╭──

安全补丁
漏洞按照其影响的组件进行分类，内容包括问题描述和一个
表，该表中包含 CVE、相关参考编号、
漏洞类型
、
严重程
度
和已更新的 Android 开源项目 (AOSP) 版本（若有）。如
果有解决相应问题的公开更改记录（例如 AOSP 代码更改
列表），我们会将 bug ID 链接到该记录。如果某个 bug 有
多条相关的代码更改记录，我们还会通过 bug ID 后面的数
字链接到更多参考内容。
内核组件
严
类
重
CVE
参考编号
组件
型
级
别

╰──
╭──

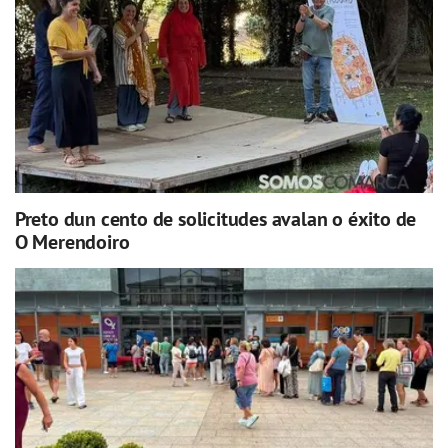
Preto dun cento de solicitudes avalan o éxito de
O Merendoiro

╰──
╭──

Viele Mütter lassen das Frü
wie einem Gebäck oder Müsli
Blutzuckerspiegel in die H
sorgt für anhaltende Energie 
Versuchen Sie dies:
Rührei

╰──

_Exercise details_
Report every line above that has the string "AOSP" in it.

_Solution to the exercise_
和已更新的 Android 开源项目 (AOSP) 版本（若有）。如
果有解决相应问题的公开更改记录（例如 AOSP 代码更改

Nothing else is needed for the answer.